Looking at buying a new gun, I have shot many kinds but I have never owned one myself. I looking at a 40 cal. I like the Sigs 226, 229, 239 and the Glock 22 and 23. If anyone could give me any advice or any experiences they have had, it would be helpful. Also, any place that has good deals and info. on guns.


----------



## chief801 (Dec 8, 2004)

Buy the weapon that feels the best in your hand and you shoot with consistent accuracy. They are all about personal preference. People don't understand why I like the Beretta 92, simply, I shoot it better than anything else because I trained with it the most. The handgun is all about putting down your enemy with minimal rounds fired. Not caliber, not make or model. If yo shoot it well, buy it!


----------



## reno911_2004 (May 13, 2004)

I recommend this one.


----------



## 2-Delta (Aug 13, 2003)

Owning both a glock and sig I'd recommend the Sig.

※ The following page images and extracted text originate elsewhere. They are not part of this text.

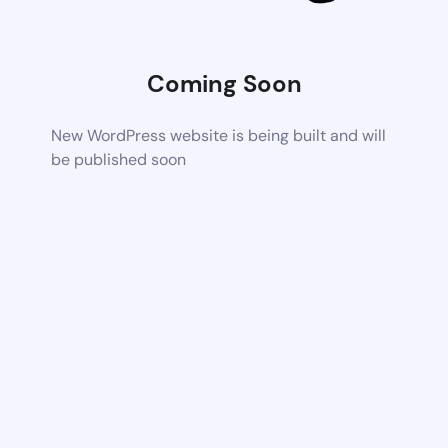
Coming Soon
New WordPress website is being built and will
be published soon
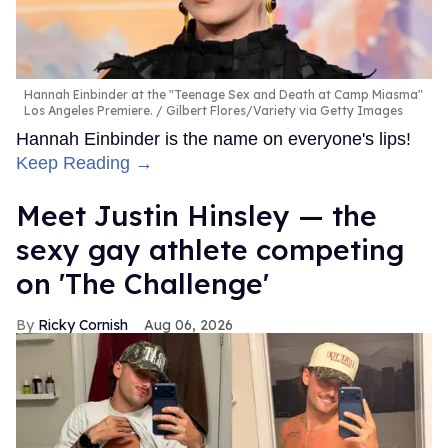
Hannah Einbinder at the "Teenage Sex and Death at Camp Miasma"
Los Angeles Premiere.
Gilbert Flores/Variety via Getty Images
Hannah Einbinder is the name on everyone's lips!
Keep Reading →
Meet Justin Hinsley — the
sexy gay athlete competing
on 'The Challenge'
Ricky Cornish
Aug 06, 2026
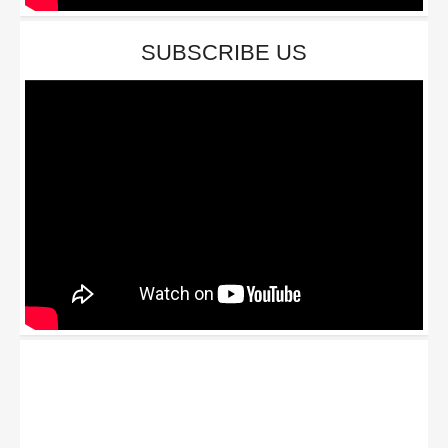
SUBSCRIBE US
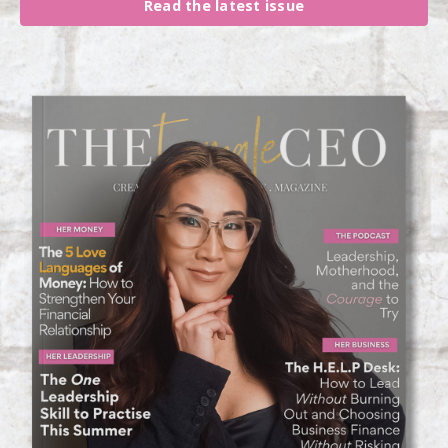
Read the latest issue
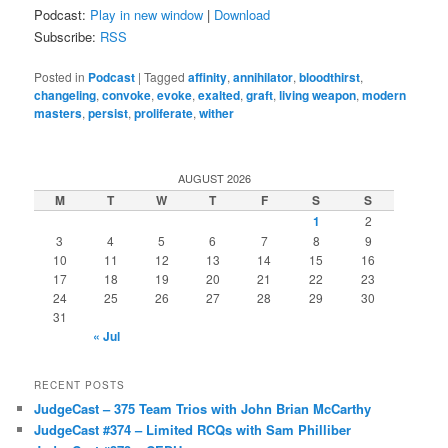
Podcast:
Play in new window
|
Download
Subscribe:
RSS
Posted in
Podcast
|
Tagged
affinity
,
annihilator
,
bloodthirst
,
changeling
,
convoke
,
evoke
,
exalted
,
graft
,
living weapon
,
modern
masters
,
persist
,
proliferate
,
wither
AUGUST 2026
M
T
W
T
F
S
S
1
2
3
4
5
6
7
8
9
10
11
12
13
14
15
16
17
18
19
20
21
22
23
24
25
26
27
28
29
30
31
« Jul
RECENT POSTS
JudgeCast – 375 Team Trios with John Brian McCarthy
JudgeCast #374 – Limited RCQs with Sam Philliber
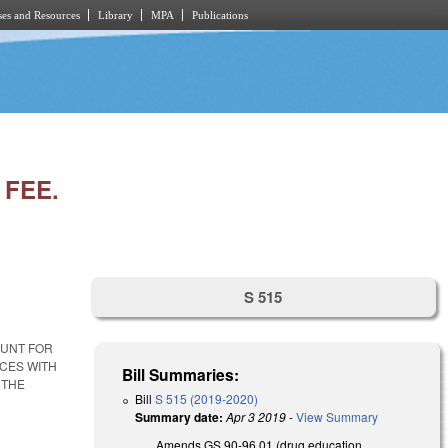
es and Resources
Library
MPA
Publications
FEE.
S 515
OUNT FOR
ICES WITH
Bill Summaries:
 THE
Bill
S 515 (2019-2020)
Summary date:
Apr 3 2019
-
View Summary
Amends GS 90-96.01 (drug education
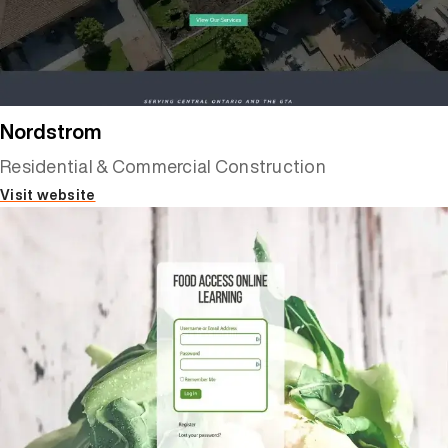
Nordstrom
Residential & Commercial Construction
Visit website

The model depends on what you're using it for and how much capacity you want. One of my sigs is a 239 .40 which holds 7+1 rounds and is a great concealment, backup, off duty weapon.


----------



## FedCop (Sep 26, 2004)

Sig 229, 357SIG is the best gun that I have ever fired.


----------



## Dan H (Sep 22, 2004)

Skicop,
also ask youself what role you are going to want it to fill. Size is usually a factor for most for concealed carry, but some feel better carrying a large frame concealed. There was a decent article in one of the recent gun mags about concealing a large gun; tips and such. The big thing is carry whatever you shoot well with, as others have said. It's great to focus your training on one gun; although if shooting is more of a hobby to you, you'll enjoy owning different guns and using them all.
Guns also hold their value pretty well. If you try one out for a while and don't like it you'll always be able to sell it and get most of your money back.


----------



## dcs2244 (Jan 29, 2004)

Dan H is right about the role...If I'm hunting Death Knights, Scrags or Vores I prefer a nailgun or perforator!


----------



## EOD1 (Mar 11, 2004)

Its pricey but i like the H &amp; K USP Compact .40 I bought. After that i plan on buying a sig, than a glock 23 this is ofcourse after a while, not every other week or even other month. 
I saw a sweet kimber that was $995 at a gun show yesterday.


----------



## BartA1 (May 5, 2002)

I carry a glock 27 40cal with the mag extension. Easily conceals holds 10 in the mag and one in the pipe, and the hi cap magazines from other glock 40cals can be used for second backup mag if needed.


----------



## EOD1 (Mar 11, 2004)

yeah, i loved my glock 27. but u gotta get the grip extension.


----------



## DODK911 (May 21, 2003)

You can never go wrong with a Glock! The 23 is great for duty and small enough for off duty concealment. A friend of mine just bought the SIG 229R, it is real nice! Its double action only, but the trigger pull is comparable to a glock and it comes with the rail set up. Its i nice weapon. Over all it should be what ever your comfortable with.

Good luck in your choice.


----------



## MatchStick (Apr 1, 2003)

Glock 22 duty, Glock 27 off duty.


----------



## coppah914 (Dec 7, 2004)

I have the sig 239 with no complaints, I have never had any type of problems with the firearm. For my next purchase, I'm leaning towards the Glock 27.


----------



## Panzer201 (Feb 28, 2005)

Glock 22 for duty, Glock 33 off duty.


----------



## masscops26778 (Jan 14, 2005)

If your Looking for A P229 let me know---I have an almost new one I would like to sell.....Maybe 150 rounds through it.


----------



## EOD1 (Mar 11, 2004)

yeah DOD, I gotta gree with you also. That Glock 23 is nice it fits nice in my hand and is a good size


----------



## stm4710 (Jul 6, 2004)

Any one got expierience with a Beretta Px4


----------



## Foxracingmtnridr (Feb 23, 2003)

BartA1";p="59568 said:


> I carry a glock 27 40cal with the mag extension. Easily conceals holds 10 in the mag and one in the pipe, and the hi cap magazines from other glock 40cals can be used for second backup mag if needed.


And you can get the 33rd Magazines for them too 

Hey bart PM ME i got a question for ya.

Scott :rock:


----------



## Foxracingmtnridr (Feb 23, 2003)

stm4710";p="60048 said:


> Any one got expierience with a Beretta Px4


That's a nice piece.

I want the CX4

Scott :rock:


----------